EXERCISE DIRECTIONS: In the entries that follow, which lines hold the string "Yunanistan"? List them.

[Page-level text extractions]
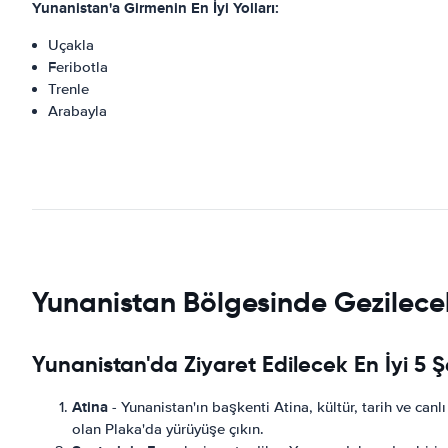
Yunanistan'a Girmenin En İyi Yolları:
Uçakla
Feribotla
Trenle
Arabayla
Yunanistan Bölgesinde Gezilecek
Yunanistan'da Ziyaret Edilecek En İyi 5 Ş
Atina
- Yunanistan'ın başkenti Atina, kültür, tarih ve canlı
olan Plaka'da yürüyüşe çıkın.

OUTPUT FOR THIS EXERCISE:
Yunanistan'a Girmenin En İyi Yolları:
Yunanistan Bölgesinde Gezilecek
Yunanistan'da Ziyaret Edilecek En İyi 5 Ş
- Yunanistan'ın başkenti Atina, kültür, tarih ve canlı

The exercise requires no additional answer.